Culture Club (#139)
I’ll meet you there, I’ll meet you there. Plus: Samplings of sketches from Art Advent 2024 (so far)!
I’ve been thinking a lot, lately, about culture.
Like most cerebral breadcrumb trails laid in my head, the train of thought began on an adjacent track fueled by something that I read somewhere.
This time, “somewhere” was a book on cults (light holiday reading). Amanda Montell’s 2021 survey of cult activity, and the words that they use to hook in and deepen a sense of Us vs. Them, touched on the usual suspects (Jonestown, Scientology) as well as subtle culprits (Tupperware parties, dogmatic fitness programs). Their unique brands of “cultish” create secret passages to which you are either oblivious - or consumed whole.
What I’ll focus on here, though, is an early point the linguist makes in her work: How the origin of the word “cult” shares lineage with more positively-toned words, like “culture” and “cultivate”.
“Cult” hasn’t always carried ominous undertones. The earliest version of the term can be found in writings from the seventeenth century, when the cult label was much more innocent. Back then, it simply meant “homage paid to divinity,” or offerings made to win over the gods. The words “culture” and “cultivation,” derived from the same Latin verb, cultus, are “cult”’s close morphological cousins.

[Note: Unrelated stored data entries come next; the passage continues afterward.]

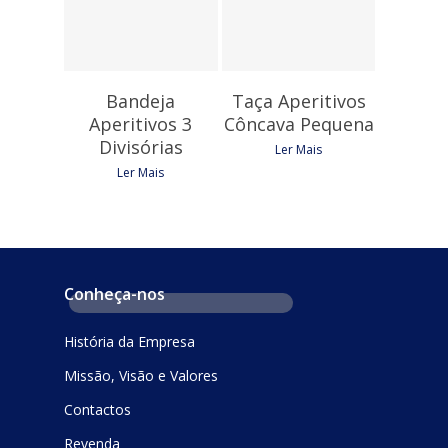
Bandeja
Taça Aperitivos
Aperitivos 3
Côncava Pequena
Divisórias
Ler Mais
Ler Mais
Conheça-nos
História da Empresa
Missão, Visão e Valores
Contactos
Revenda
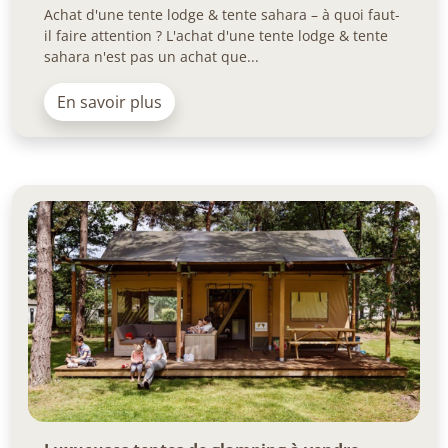
Achat d'une tente lodge & tente sahara – à quoi faut-
il faire attention ? L'achat d'une tente lodge & tente
sahara n'est pas un achat que...
En savoir plus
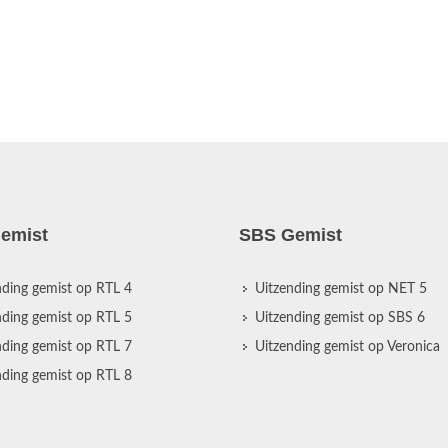
emist
SBS Gemist
nding gemist op RTL 4
Uitzending gemist op NET 5
nding gemist op RTL 5
Uitzending gemist op SBS 6
nding gemist op RTL 7
Uitzending gemist op Veronica
nding gemist op RTL 8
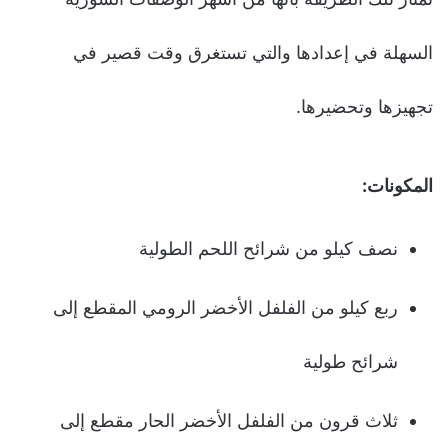
السهلة في إعدادها والتي تستغرق وقت قصير في
تجهيزها وتحضيرها.
المكونات:
نصف كيلو من شرائح اللحم الطولية
ربع كيلو من الفلفل الأخضر الرومي المقطع إلى
شرائح طولية
ثلاث قرون من الفلفل الأخضر الحار مقطع إلى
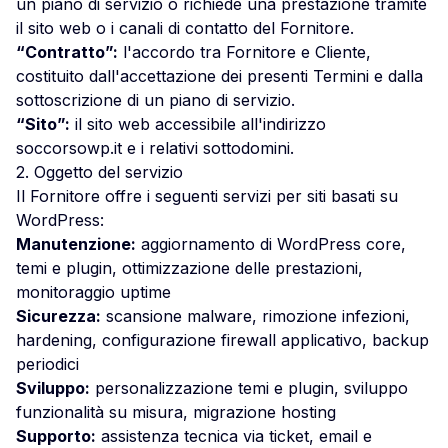
un piano di servizio o richiede una prestazione tramite
il sito web o i canali di contatto del Fornitore.
“Contratto”:
l'accordo tra Fornitore e Cliente,
costituito dall'accettazione dei presenti Termini e dalla
sottoscrizione di un piano di servizio.
“Sito”:
il sito web accessibile all'indirizzo
soccorsowp.it e i relativi sottodomini.
2. Oggetto del servizio
Il Fornitore offre i seguenti servizi per siti basati su
WordPress:
Manutenzione:
aggiornamento di WordPress core,
temi e plugin, ottimizzazione delle prestazioni,
monitoraggio uptime
Sicurezza:
scansione malware, rimozione infezioni,
hardening, configurazione firewall applicativo, backup
periodici
Sviluppo:
personalizzazione temi e plugin, sviluppo
funzionalità su misura, migrazione hosting
Supporto:
assistenza tecnica via ticket, email e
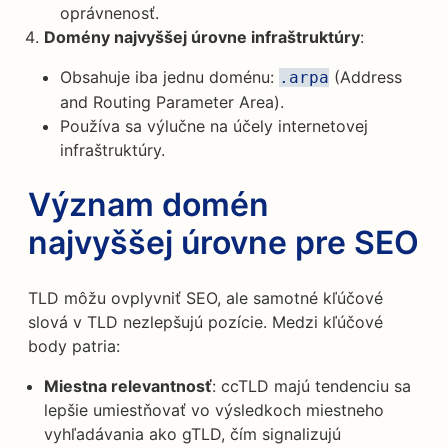
oprávnenosť.
Domény najvyššej úrovne infraštruktúry
:
Obsahuje iba jednu doménu:
(Address
.arpa
and Routing Parameter Area).
Používa sa výlučne na účely internetovej
infraštruktúry.
Význam domén
najvyššej úrovne pre SEO
TLD môžu ovplyvniť SEO, ale samotné kľúčové
slová v TLD nezlepšujú pozície. Medzi kľúčové
body patria:
Miestna relevantnosť
: ccTLD majú tendenciu sa
lepšie umiestňovať vo výsledkoch miestneho
vyhľadávania ako gTLD, čím signalizujú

Amanda Montell, Cultish: The Language of Fanaticism (2021)
And rather than focus on the central subject of her book (“cult”), I instead became fixated on cult’s cousins; that these words of knowledge and of creation - culture and cultivation - are linked back to a word with roots in paying tribute to something holy. I don’t think that that’s an accident; there’s meaning made in creation, be it an idea, a movement, a plant, a life. And isn’t that really what an offering made to the gods is meant to proffer - good fortune, good health, healthy crops, healthy life?
I think about this now in relation to my new volunteer gig on the city’s Arts and Culture Board - what is that, if not trying to grow community through growth of art and knowledge of others’ values and practices? (It’s strange now to consider that the word cult is linked to notions of growth, but certainly, that’s what they’re trying to do on the surface. By seeding and growing a community, they pull in people searching for more.)
And I think about it in relation to that other meaning of the word culture; in scientific terms, to grow something in a controlled environment. But that’s not the case with our creative practices in reality, is it? We don’t live and exist in controlled media. Yet despite the contamination from the environment, and the inherent flaws that they introduce, we can still grow. Even thrive.
As I look to the end of 2024 and next steps for my own creative practices, then, I think about what can help me grow knowledge, art, creativity. In an increasingly hostile environment not amenable to the small-scale growth that provides, well, that cultish community, the question of culture feels more important than ever before.




Such fascinating insights, Bryn - a great post.
As for your arting - just wow, bravo! I really struggle with drawing people (shhhhh, I choose not to, cos I can't do it!) so I'm in awe of people like you who can, and do! 🙌
Beautiful, Bryn...important words. Stunning art.